Yorkshire-born, but raised in Suffolk, Sheeran himself described the songs with Beoga as “jammy” and “folky” in a recent interview, before offering a faintly poignant glimpse into the near-hermetic bubble inhabited by those of his ilk, when he said of the collaboration, “I’ve always wanted to do this, but I’ve never really known a really good folk band.” Maybe a wee trip to Glasgow in January is in order.
 
Beoga’s bodhran player Eamon Murray certainly still has his feet firmly on the ground, as underlined by his account of visiting a café for breakfast that morning, together with his nearly three-month-old daughter, whom the Glesca wifie behind the counter found so adorable that she waived his bill. “It’s great,” Murray observed. “Twelve weeks old and she’s already earning her keep.”
 
Quote of the day from a certain Scottish booking agent, still recovering late this afternoon from a big final Friday night at the Festival Club: “I don’t think it’s a hangover as such – I think it’s just that my body’s starting to reject lager.” Suffering similarly, perhaps 24 hours earlier, a visiting Irish musician had gone for it in such style on Thursday night that he could only face yesterday’s pre-show rehearsal - in a windowless room - wearing both his hat and sunglasses.
 
After the twin sisters who comprise two-thirds of Vishtèn, Emmanuelle and Pastelle LeBlanc, marked their joint anniversaire last week with 2000-odd Glasgow children singing them ‘Happy Birthday’ at Wednesday’s schools concert, such additional festivities continued after midnight last night as Siobhan Miller turned 30. After a civilised glass of fizz or two, she did definitely attempt to leave at a reasonable hour (by Celtic standards, at least), but was then surprised with a bottle of champagne from a friend – and thus was still there at least three hours later.
 
Discussing arrangements for a celebratory soirée/swally with pals at teatime today, Miller was also actually overheard saying, “I think there might be too much prosecco” – which, given her affection for the Italian bubbly, did raise the question of exactly what sized battleship she was planning to float.
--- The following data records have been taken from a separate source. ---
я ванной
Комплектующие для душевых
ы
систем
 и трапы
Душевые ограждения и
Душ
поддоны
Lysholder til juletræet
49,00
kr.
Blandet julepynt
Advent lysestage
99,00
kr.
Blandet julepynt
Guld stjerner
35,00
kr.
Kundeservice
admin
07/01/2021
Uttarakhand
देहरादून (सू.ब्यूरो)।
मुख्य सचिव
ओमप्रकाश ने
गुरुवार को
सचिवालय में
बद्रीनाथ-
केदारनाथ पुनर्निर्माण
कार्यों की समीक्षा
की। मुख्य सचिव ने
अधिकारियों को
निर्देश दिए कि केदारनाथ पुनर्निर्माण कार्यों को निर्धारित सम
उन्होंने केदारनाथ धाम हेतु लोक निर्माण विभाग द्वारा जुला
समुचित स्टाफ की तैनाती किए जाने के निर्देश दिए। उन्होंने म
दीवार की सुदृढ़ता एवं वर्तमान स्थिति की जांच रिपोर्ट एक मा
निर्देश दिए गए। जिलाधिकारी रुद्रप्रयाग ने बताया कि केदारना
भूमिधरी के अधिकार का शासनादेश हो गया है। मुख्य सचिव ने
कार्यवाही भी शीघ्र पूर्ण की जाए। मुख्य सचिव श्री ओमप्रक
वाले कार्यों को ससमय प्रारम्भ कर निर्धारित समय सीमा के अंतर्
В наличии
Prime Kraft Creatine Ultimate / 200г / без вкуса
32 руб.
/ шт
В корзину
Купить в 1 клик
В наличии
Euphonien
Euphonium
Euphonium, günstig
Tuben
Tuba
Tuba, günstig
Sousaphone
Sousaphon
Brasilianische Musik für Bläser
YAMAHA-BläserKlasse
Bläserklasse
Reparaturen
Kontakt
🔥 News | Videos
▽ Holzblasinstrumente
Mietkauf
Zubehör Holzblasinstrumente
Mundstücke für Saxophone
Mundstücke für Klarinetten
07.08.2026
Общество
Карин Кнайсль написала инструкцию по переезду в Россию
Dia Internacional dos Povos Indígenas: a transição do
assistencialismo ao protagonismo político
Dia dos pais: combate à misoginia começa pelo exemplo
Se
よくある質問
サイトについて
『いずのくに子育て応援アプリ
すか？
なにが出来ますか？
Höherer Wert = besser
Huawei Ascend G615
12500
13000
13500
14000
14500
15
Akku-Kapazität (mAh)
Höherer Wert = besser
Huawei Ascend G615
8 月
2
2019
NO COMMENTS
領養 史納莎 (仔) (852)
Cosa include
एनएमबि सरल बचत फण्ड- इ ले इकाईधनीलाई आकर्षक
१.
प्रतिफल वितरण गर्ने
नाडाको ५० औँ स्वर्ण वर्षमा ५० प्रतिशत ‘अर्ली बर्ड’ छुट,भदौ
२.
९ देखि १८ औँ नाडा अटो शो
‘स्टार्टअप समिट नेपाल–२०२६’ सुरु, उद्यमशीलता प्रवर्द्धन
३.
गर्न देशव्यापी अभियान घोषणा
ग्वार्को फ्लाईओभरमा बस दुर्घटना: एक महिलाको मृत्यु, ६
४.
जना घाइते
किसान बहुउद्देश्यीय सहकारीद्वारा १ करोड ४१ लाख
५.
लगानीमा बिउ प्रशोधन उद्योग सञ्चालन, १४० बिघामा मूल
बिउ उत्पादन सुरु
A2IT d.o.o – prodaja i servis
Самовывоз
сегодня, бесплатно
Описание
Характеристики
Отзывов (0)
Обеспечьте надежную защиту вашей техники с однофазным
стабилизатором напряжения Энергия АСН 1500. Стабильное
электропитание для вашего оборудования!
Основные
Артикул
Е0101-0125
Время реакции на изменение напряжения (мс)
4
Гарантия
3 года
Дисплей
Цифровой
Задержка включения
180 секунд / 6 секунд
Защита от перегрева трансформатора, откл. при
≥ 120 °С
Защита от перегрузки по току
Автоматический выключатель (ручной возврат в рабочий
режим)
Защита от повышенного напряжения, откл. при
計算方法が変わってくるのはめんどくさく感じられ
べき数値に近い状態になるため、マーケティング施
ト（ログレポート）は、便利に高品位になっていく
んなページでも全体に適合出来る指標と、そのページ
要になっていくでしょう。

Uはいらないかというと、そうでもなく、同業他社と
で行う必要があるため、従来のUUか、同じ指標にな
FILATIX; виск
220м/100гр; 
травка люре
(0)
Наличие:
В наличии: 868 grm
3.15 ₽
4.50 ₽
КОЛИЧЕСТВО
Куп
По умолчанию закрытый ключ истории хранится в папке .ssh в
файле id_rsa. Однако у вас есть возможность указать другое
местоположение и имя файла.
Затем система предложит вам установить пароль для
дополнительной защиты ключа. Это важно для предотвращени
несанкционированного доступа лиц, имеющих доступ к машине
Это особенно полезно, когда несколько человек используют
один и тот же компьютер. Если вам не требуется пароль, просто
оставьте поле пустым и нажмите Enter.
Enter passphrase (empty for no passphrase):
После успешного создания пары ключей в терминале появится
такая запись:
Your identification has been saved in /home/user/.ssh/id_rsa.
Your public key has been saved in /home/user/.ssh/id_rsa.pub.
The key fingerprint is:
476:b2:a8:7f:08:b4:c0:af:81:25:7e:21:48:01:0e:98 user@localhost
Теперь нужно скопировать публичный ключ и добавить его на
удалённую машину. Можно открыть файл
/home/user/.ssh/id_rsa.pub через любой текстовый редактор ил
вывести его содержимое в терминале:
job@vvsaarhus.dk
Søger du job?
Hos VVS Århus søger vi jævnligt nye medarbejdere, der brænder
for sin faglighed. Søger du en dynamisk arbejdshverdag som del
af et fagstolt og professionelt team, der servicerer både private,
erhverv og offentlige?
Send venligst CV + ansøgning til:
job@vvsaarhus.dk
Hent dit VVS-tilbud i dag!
As well as the drink, though, the fabled culinary expertise of Miller’s mum Jan had also been enlisted: she was due through from Penicuik this afternoon with at least one cake, a pavlova, a cheesecake and possibly some clootie dumpling – upon which one imagines Miller’s pals, all chronically undernourished by this stage of the festival, falling like ravening wolves.
 
A little earlier on, Transatlantic Sessions co-director Jerry Douglas was spotted enjoying a well-earned cigar outside the Holiday Inn, following this year’s first sellout performance – of which, when asked how it went, he said, “I think it might have been the best one yet.” He’s not one to say such things lightly, which – together with rapturous audience feedback – suggests that tomorrow’s capacity crowd are in for a rare treat.
 
The sharper-eyed among you in the Holiday Inn today or tonight might notice that the pyramid of vari-sized champagne bottles that previously flanked the restaurant entrance is no longer there. A certain world-renowned fiddler, in a somewhat tired and emotional condition, stumbled into it and sent the whole thing crashing to the floor. The only silver lining, amid a sea of broken glass, was that the display bottles were empty. The culprit even had the chutzpah to act distinctly disgruntled when he was refused further service at the bar.